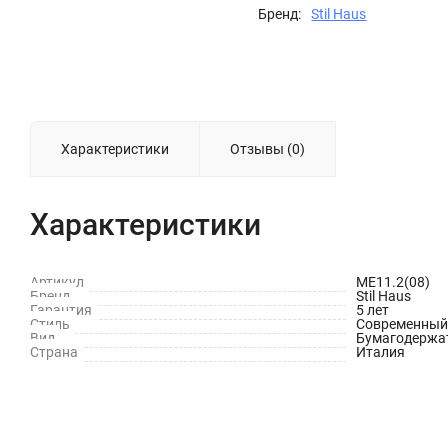
Бренд:
Stil Haus
Характеристики
Отзывы (0)
Характеристики
Артикул
ME11.2(08)
Бренд
Stil Haus
Гарантия
5 лет
Стиль
Современный
Вид
Бумагодержа
Страна
Италия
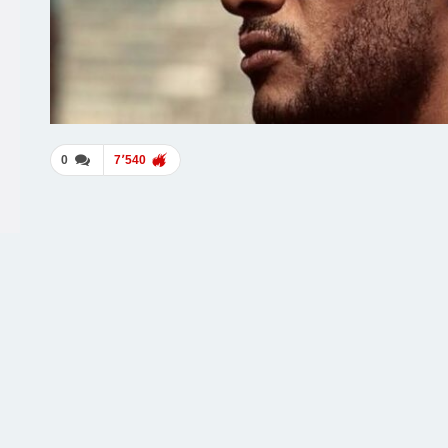
0
7٬540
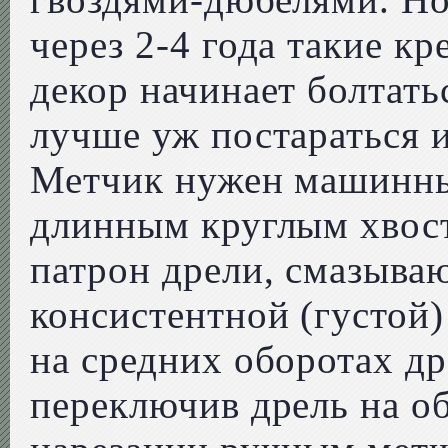
через 2-4 года такие кр
декор начинает болтать
лучше уж постараться и
Метчик нужен машинны
длинным круглым хвост
патрон дрели, смазываю
консистентной (густой)
на средних оборотах д
переключив дрель на о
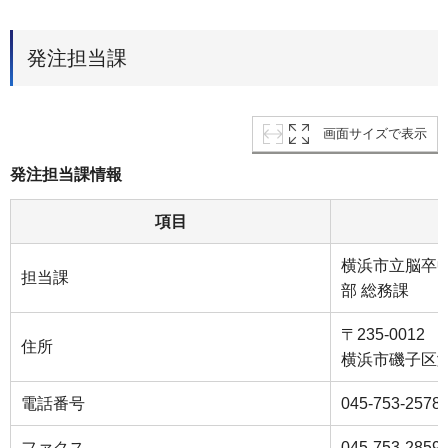
発注担当課
画面サイズで表示
発注担当課情報
項目
横浜市立脳卒
担当課
部 総務課
〒235-0012
住所
横浜市磯子区滝
電話番号
045-753-2578
ファクス
045-753-2859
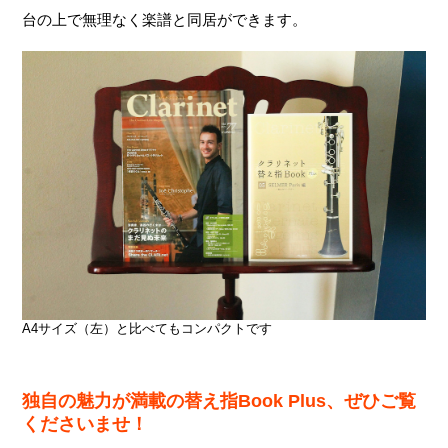
台の上で無理なく楽譜と同居ができます。
A4サイズ（左）と比べてもコンパクトです
独自の魅力が満載の替え指Book Plus、ぜひご覧
くださいませ！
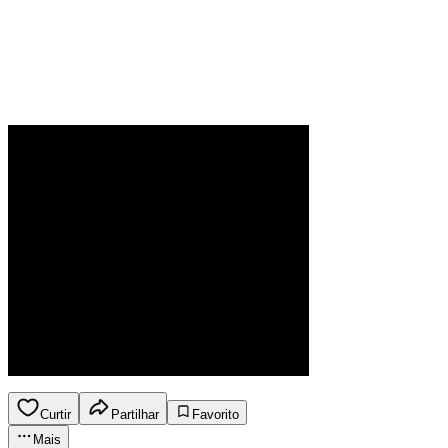
Curtir
Partilhar
Favorito
Mais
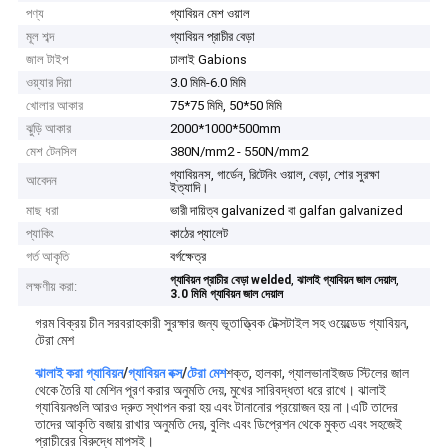
পণ্য
গ্যাবিয়ন মেশ ওয়াল
মূল শব্দ
গ্যাবিয়ন প্রাচীর বেড়া
জাল টাইপ
ঢালাই Gabions
ওয়্যার দিয়া
3.0 মিমি-6.0 মিমি
খোলার আকার
75*75 মিমি, 50*50 মিমি
ঝুড়ি আকার
2000*1000*500mm
মেশ টেনসিল
380N/mm2 - 550N/mm2
গ্যাবিয়নস, গার্ডেন, রিটেনিং ওয়াল, বেড়া, শোর সুরক্ষা
আবেদন
ইত্যাদি।
মাছ ধরা
ভারী দায়িত্ব galvanized বা galfan galvanized
প্যাকিং
কাঠের প্যালেট
গর্ত আকৃতি
বর্গক্ষেত্র
,
,
গ্যাবিয়ন প্রাচীর বেড়া welded
ঝালাই গ্যাবিয়ন জাল দেয়াল
লক্ষণীয় করা:
3.0 মিমি গ্যাবিয়ন জাল দেয়াল
গরম বিক্রয় চীন সরবরাহকারী সুরক্ষার জন্য ভূতাত্ত্বিক টেক্সটাইল সহ ওয়েল্ডেড গ্যাবিয়ন,
টেরা মেশ
ঝালাই করা গ্যাবিয়ন
/
গ্যাবিয়ন বক্স
/
টেরা মেশ
শক্ত, হালকা, গ্যালভানাইজড স্টিলের জাল
থেকে তৈরি যা মেশিন পূরণ করার অনুমতি দেয়, মুখের সারিবদ্ধতা ধরে রাখে। ঝালাই
গ্যাবিয়নগুলি আরও দ্রুত স্থাপন করা হয় এবং টানানোর প্রয়োজন হয় না।এটি তাদের
তাদের আকৃতি বজায় রাখার অনুমতি দেয়, বুলিং এবং ডিপ্রেশন থেকে মুক্ত এবং সহজেই
প্রাচীরের বিরুদ্ধে মাপসই।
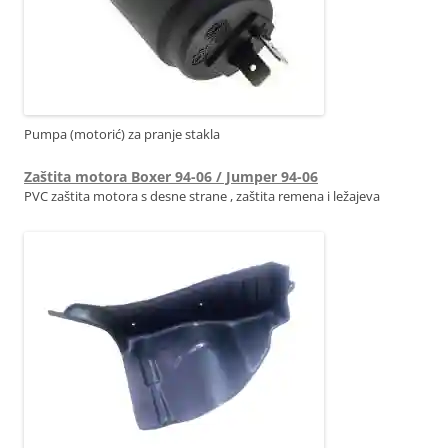
Pumpa (motorić) za pranje stakla
Zaštita motora Boxer 94-06 / Jumper 94-06
PVC zaštita motora s desne strane , zaštita remena i ležajeva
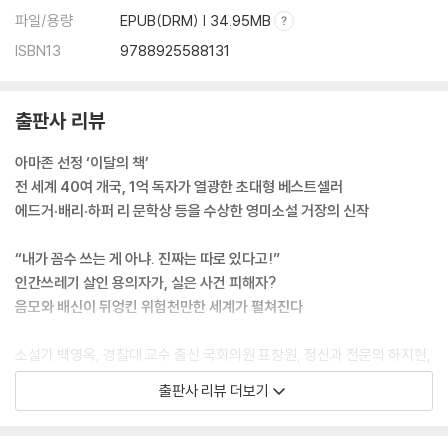
파일/용량
EPUB(DRM) | 34.95MB
ISBN13
9788925588131
출판사 리뷰
아마존 선정 ‘이달의 책’
전 세계 40여 개국, 1억 독자가 열광한 초대형 베스트셀러
에드거·배리·하퍼 리 문학상 등을 수상한 영미소설 거장의 신작
“내가 꼼수 쓰는 게 아냐. 진짜는 따로 있다고!”
인간쓰레기 살인 용의자가, 실은 사건 피해자?
음모와 배신이 뒤엉킨 위험천만한 세계가 펼쳐진다
소설가 백영옥, 경찰대 교수 출신 국회의원 표창원, 정신과 전문의 하지현,
드라마 PD 김민식, 판사 출신 소설가 도진기, ……. 마이클 코넬리의 팬이
출판사 리뷰 더보기
라고 밝힌 국내 명사들의 목록이다. 이들이 코넬리에게 매혹된 까닭은 무
엇일까. 그것은 코넬리가 ‘진짜’를 보여주기 때문일 것이다. 소설가가 되기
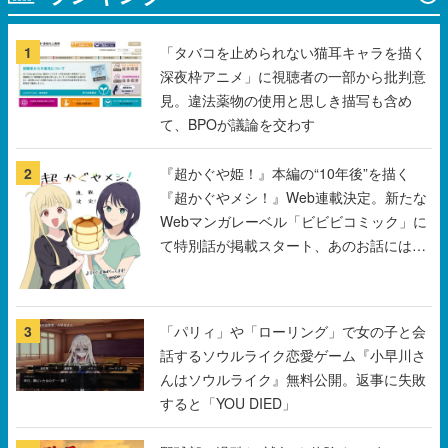
1
「タバコを止められない猫耳キャラを描く
深夜枠アニメ」に視聴者の一部から批判意
見。違法薬物の使用と思しき描写も含め
て、BPOが議論を交わす
2
『超かぐや姫！』本編の“10年後”を描く
『超かぐやメシ！』Web連載決定。新たな
Webマンガレーベル「ビビビコミック」に
て特別話が掲載スタート、あのお話には…
まだ続きがある！
3
「パリィ」や「ローリング」で女の子と会
話するソウルライク恋愛ゲーム『小早川さ
んはソウルライク』無料公開。返事に失敗
すると「YOU DIED」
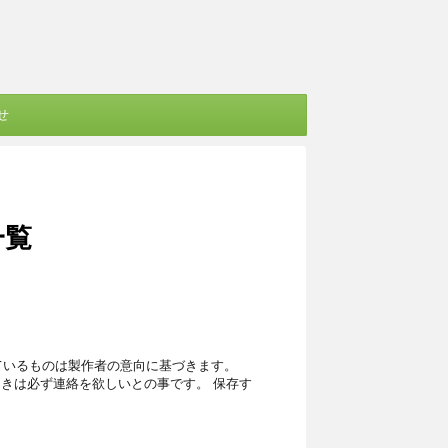
せ
一覧
しているものは製作者の意向に基づきます。
ときは必ず連絡を欲しいとの事です。 保存す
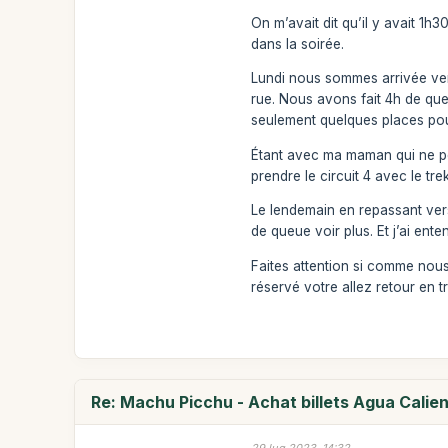
On m’avait dit qu’il y avait 1h
dans la soirée.
Lundi nous sommes arrivée ver
rue. Nous avons fait 4h de queu
seulement quelques places pour
Étant avec ma maman qui ne pe
prendre le circuit 4 avec le tre
Le lendemain en repassant vers
de queue voir plus. Et j’ai ent
Faites attention si comme nous
réservé votre allez retour en tr
Re: Machu Picchu - Achat billets Agua Calie
29 lug 2023, 14:32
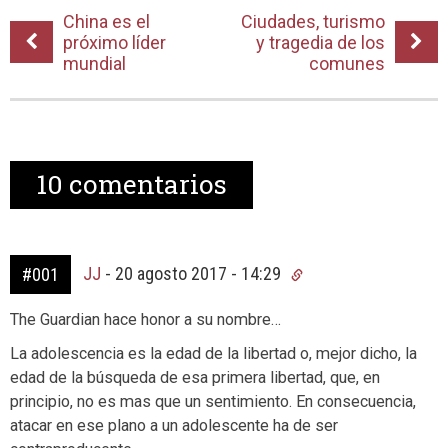
China es el
Ciudades, turismo
próximo líder
y tragedia de los
mundial
comunes
10
comentarios
JJ
-
20 agosto 2017 - 14:29
#001
The Guardian hace honor a su nombre…
La adolescencia es la edad de la libertad o, mejor dicho, la
edad de la búsqueda de esa primera libertad, que, en
principio, no es mas que un sentimiento. En consecuencia,
atacar en ese plano a un adolescente ha de ser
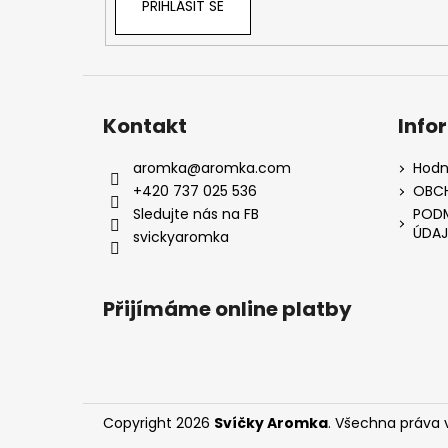
PŘIHLÁSIT SE
Kontakt
Info
aromka
@
aromka.com
Hodn
+420 737 025 536
OBC
Sledujte nás na FB
PODM
ÚDAJ
svickyaromka
Přijímáme online platby
Copyright 2026
Svíčky Aromka
. Všechna práva 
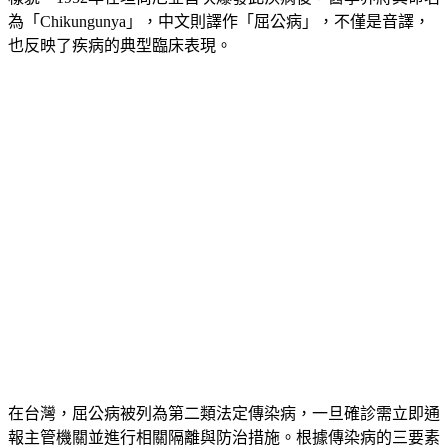
為「Chikungunya」，中文則譯作「屈公病」，不僅是音譯，
也反映了疾病的典型臨床表現。
在台灣，屈公病被列為
第二類法定傳染病
，一旦確診需立即通
報主管機關並進行相關隔離與防治措施。根據傳染病的三要素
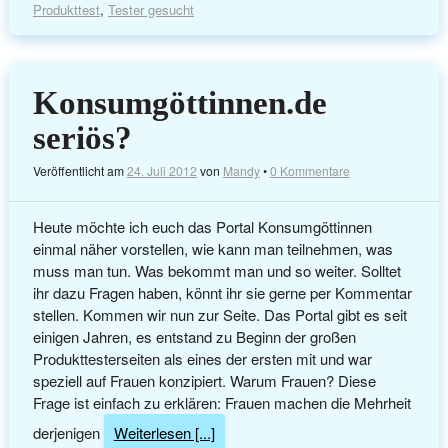
Produkttest
,
Tester gesucht
Konsumgöttinnen.de
seriös?
Veröffentlicht am
24. Juli 2012
von
Mandy
•
0 Kommentare
Heute möchte ich euch das Portal Konsumgöttinnen
einmal näher vorstellen, wie kann man teilnehmen, was
muss man tun. Was bekommt man und so weiter. Solltet
ihr dazu Fragen haben, könnt ihr sie gerne per Kommentar
stellen. Kommen wir nun zur Seite. Das Portal gibt es seit
einigen Jahren, es entstand zu Beginn der großen
Produkttesterseiten als eines der ersten mit und war
speziell auf Frauen konzipiert. Warum Frauen? Diese
Frage ist einfach zu erklären: Frauen machen die Mehrheit
derjenigen
Weiterlesen [...]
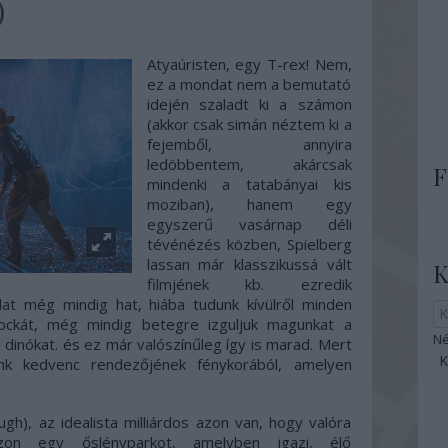
)
Atyaúristen, egy T-rex! Nem,
ez a mondat nem a bemutató
idején szaladt ki a számon
(akkor csak simán néztem ki a
fejemből, annyira
ledöbbentem, akárcsak
F
mindenki a tatabányai kis
moziban), hanem egy
egyszerű vasárnap déli
tévénézés közben, Spielberg
lassan már klasszikussá vált
K
filmjének kb. ezredik
at még mindig hat, hiába tudunk kívülről minden
kockát, még mindig betegre izguljuk magunkat a
Né
a dinókat. és ez már valószínűleg így is marad. Mert
nk kedvenc rendezőjének fénykorából, amelyen
h), az idealista milliárdos azon van, hogy valóra
zon egy őslényparkot, amelyben igazi, élő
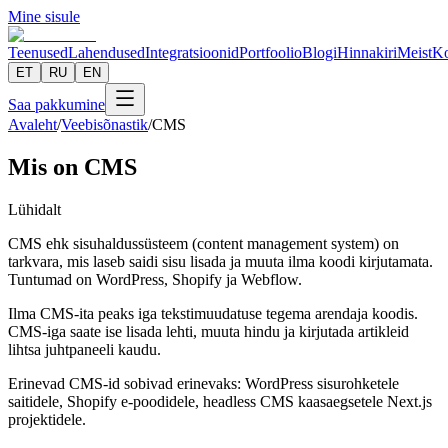
Mine sisule
Teenused
Lahendused
Integratsioonid
Portfoolio
Blogi
Hinnakiri
Meist
Ko
ET
RU
EN
Saa pakkumine
Avaleht
/
Veebisõnastik
/
CMS
Mis on CMS
Lühidalt
CMS ehk sisuhaldussüsteem (content management system) on
tarkvara, mis laseb saidi sisu lisada ja muuta ilma koodi kirjutamata.
Tuntumad on WordPress, Shopify ja Webflow.
Ilma CMS-ita peaks iga tekstimuudatuse tegema arendaja koodis.
CMS-iga saate ise lisada lehti, muuta hindu ja kirjutada artikleid
lihtsa juhtpaneeli kaudu.
Erinevad CMS-id sobivad erinevaks: WordPress sisurohketele
saitidele, Shopify e-poodidele, headless CMS kaasaegsetele Next.js
projektidele.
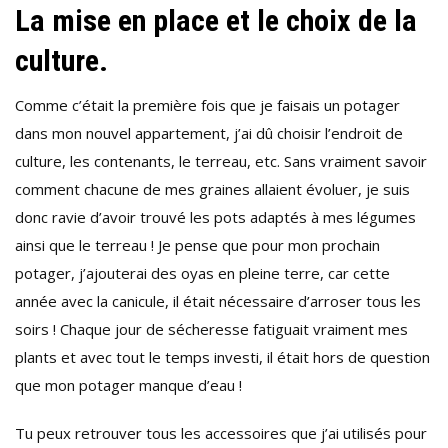
La mise en place et le choix de la
culture.
Comme c’était la première fois que je faisais un potager
dans mon nouvel appartement, j’ai dû choisir l’endroit de
culture, les contenants, le terreau, etc. Sans vraiment savoir
comment chacune de mes graines allaient évoluer, je suis
donc ravie d’avoir trouvé les pots adaptés à mes légumes
ainsi que le terreau ! Je pense que pour mon prochain
potager, j’ajouterai des oyas en pleine terre, car cette
année avec la canicule, il était nécessaire d’arroser tous les
soirs ! Chaque jour de sécheresse fatiguait vraiment mes
plants et avec tout le temps investi, il était hors de question
que mon potager manque d’eau !
Tu peux retrouver tous les accessoires que j’ai utilisés pour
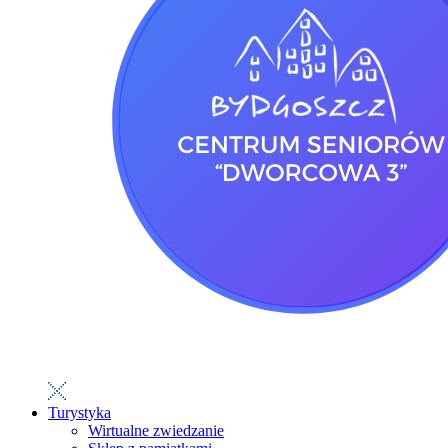
Turystyka
Wirtualne zwiedzanie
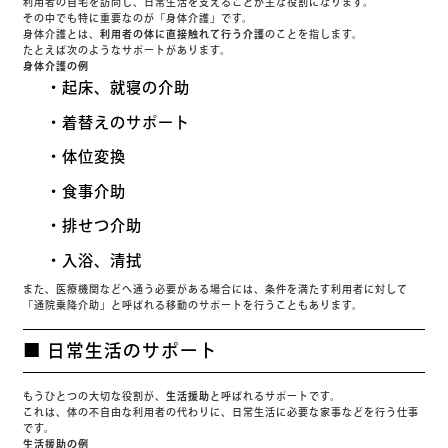
利用者の自宅を訪問し、日常生活を支えることが主な役割になります。
その中でも特に重要なのが「身体介護」です。
身体介護とは、
利用者の体に直接触れて行う介護
のことを指します。
たとえば次のようなサポートがあります。
身体介護の例
・起床、就寝の介助
・着替えのサポート
・体位変換
・食事介助
・排せつ介助
・入浴、清拭
また、医療機関などへ通う必要がある場合には、条件を満たす利用者に対して
「通院乗降介助」と呼ばれる移動のサポートを行うこともあります。
■ 日常生活のサポート
もうひとつの大切な役割が、
生活援助
と呼ばれるサポートです。
これは、体の不自由な利用者の代わりに、日常生活に必要な家事などを行う仕事
です。
生活援助の例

WHAT IS EXPECTED: Exactly as written, repeat the lines from the beginning of the entries up to and including the line with "শক্ত, হালকা, গ্যালভানাইজড স্টিলের জাল", but not the pictures.

TASK SOLUTION:
Бренд:
Stil Haus
Характеристики
Отзывы (0)
Характеристики
Артикул
ME11.2(08)
Бренд
Stil Haus
Гарантия
5 лет
Стиль
Современный
Вид
Бумагодержа
Страна
Италия
0
7٬540
через 2-4 года такие кр
декор начинает болтать
лучше уж постараться и
Метчик нужен машинны
длинным круглым хвост
патрон дрели, смазываю
консистентной (густой)
на средних оборотах д
переключив дрель на о
発注担当課
画面サイズで表示
発注担当課情報
項目
横浜市立脳卒
担当課
部 総務課
〒235-0012
住所
横浜市磯子区滝
電話番号
045-753-2578
ファクス
045-753-2859
台の上で無理なく楽譜と同居ができます。
A4サイズ（左）と比べてもコンパクトです
独自の魅力が満載の替え指Book Plus、ぜひご覧
くださいませ！
Curtir
Partilhar
Favorito
Mais
পণ্য
গ্যাবিয়ন মেশ ওয়াল
মূল শব্দ
গ্যাবিয়ন প্রাচীর বেড়া
জাল টাইপ
ঢালাই Gabions
ওয়্যার দিয়া
3.0 মিমি-6.0 মিমি
খোলার আকার
75*75 মিমি, 50*50 মিমি
ঝুড়ি আকার
2000*1000*500mm
মেশ টেনসিল
380N/mm2 - 550N/mm2
গ্যাবিয়নস, গার্ডেন, রিটেনিং ওয়াল, বেড়া, শোর সুরক্ষা
আবেদন
ইত্যাদি।
মাছ ধরা
ভারী দায়িত্ব galvanized বা galfan galvanized
প্যাকিং
কাঠের প্যালেট
গর্ত আকৃতি
বর্গক্ষেত্র
,
,
গ্যাবিয়ন প্রাচীর বেড়া welded
ঝালাই গ্যাবিয়ন জাল দেয়াল
লক্ষণীয় করা:
3.0 মিমি গ্যাবিয়ন জাল দেয়াল
গরম বিক্রয় চীন সরবরাহকারী সুরক্ষার জন্য ভূতাত্ত্বিক টেক্সটাইল সহ ওয়েল্ডেড গ্যাবিয়ন,
টেরা মেশ
ঝালাই করা গ্যাবিয়ন
/
গ্যাবিয়ন বক্স
/
টেরা মেশ
শক্ত, হালকা, গ্যালভানাইজড স্টিলের জাল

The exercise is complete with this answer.